# [Stored data entries]
######

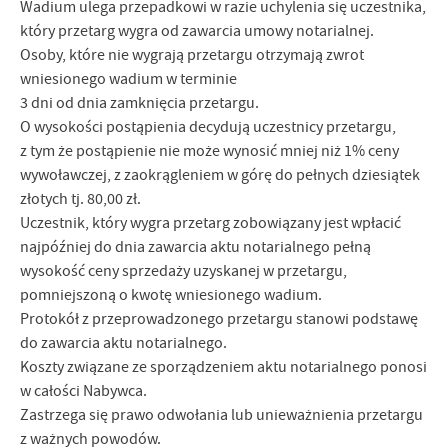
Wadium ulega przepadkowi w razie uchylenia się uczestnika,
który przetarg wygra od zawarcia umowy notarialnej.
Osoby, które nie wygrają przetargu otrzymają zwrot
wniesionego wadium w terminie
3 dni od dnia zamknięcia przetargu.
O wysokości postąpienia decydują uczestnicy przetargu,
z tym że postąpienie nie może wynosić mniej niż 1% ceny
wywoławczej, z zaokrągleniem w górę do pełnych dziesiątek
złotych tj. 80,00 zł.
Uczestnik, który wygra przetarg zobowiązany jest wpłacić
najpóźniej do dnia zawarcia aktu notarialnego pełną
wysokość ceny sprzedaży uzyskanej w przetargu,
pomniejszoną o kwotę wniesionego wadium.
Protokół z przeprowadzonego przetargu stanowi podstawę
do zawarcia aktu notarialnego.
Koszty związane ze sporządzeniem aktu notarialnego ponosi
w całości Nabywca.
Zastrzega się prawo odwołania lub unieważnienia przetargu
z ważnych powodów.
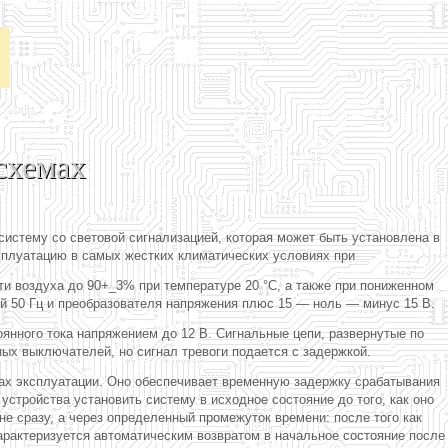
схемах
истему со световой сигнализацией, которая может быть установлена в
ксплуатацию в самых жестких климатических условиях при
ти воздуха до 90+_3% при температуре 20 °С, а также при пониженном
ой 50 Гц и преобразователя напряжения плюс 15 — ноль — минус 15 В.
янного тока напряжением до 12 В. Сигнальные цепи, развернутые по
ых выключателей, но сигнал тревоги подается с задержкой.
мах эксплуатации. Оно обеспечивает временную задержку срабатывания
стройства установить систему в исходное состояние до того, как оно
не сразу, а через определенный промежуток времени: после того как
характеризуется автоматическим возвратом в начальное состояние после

######

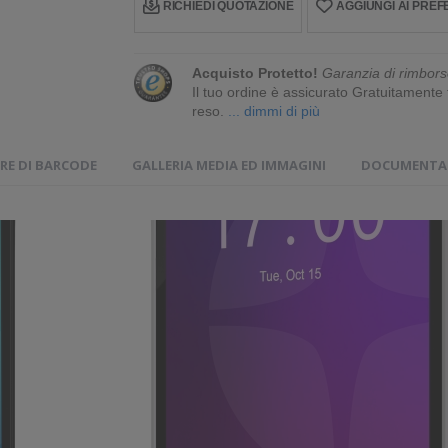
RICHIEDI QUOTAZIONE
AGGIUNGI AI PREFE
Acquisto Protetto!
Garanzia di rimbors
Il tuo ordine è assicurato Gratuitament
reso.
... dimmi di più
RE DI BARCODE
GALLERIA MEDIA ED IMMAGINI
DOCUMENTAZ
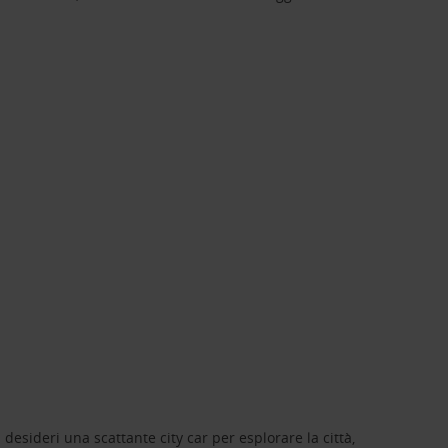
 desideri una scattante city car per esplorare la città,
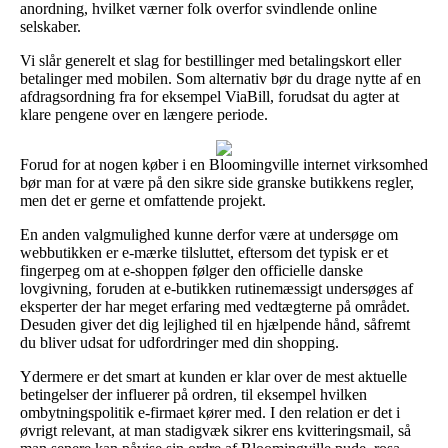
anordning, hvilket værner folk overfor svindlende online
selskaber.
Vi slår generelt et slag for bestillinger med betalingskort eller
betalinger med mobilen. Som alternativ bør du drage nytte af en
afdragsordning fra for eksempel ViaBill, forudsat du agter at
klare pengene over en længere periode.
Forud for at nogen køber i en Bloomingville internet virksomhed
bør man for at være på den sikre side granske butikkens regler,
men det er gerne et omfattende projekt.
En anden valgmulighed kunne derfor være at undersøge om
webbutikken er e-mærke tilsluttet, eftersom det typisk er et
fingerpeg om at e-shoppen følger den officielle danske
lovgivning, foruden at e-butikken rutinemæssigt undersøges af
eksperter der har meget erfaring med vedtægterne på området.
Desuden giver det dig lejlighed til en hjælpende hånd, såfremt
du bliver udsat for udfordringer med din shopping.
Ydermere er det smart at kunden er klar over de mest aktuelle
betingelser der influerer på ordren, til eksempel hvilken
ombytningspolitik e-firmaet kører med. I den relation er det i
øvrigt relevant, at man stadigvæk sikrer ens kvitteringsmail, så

######

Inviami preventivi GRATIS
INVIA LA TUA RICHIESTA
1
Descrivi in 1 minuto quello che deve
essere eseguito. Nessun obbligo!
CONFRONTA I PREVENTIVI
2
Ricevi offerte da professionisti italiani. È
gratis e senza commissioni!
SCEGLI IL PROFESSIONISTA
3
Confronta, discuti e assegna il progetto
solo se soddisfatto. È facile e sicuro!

######

# [YOUR OBJECTIVE]
Of the entries above, repeat exactly the lines between the line with "En anden valgmulighed" and the line with "øvrigt relevant, at", inclusive, and no others.

# [SOLVED EXERCISE]
En anden valgmulighed kunne derfor være at undersøge om
webbutikken er e-mærke tilsluttet, eftersom det typisk er et
fingerpeg om at e-shoppen følger den officielle danske
lovgivning, foruden at e-butikken rutinemæssigt undersøges af
eksperter der har meget erfaring med vedtægterne på området.
Desuden giver det dig lejlighed til en hjælpende hånd, såfremt
du bliver udsat for udfordringer med din shopping.
Ydermere er det smart at kunden er klar over de mest aktuelle
betingelser der influerer på ordren, til eksempel hvilken
ombytningspolitik e-firmaet kører med. I den relation er det i
øvrigt relevant, at man stadigvæk sikrer ens kvitteringsmail, så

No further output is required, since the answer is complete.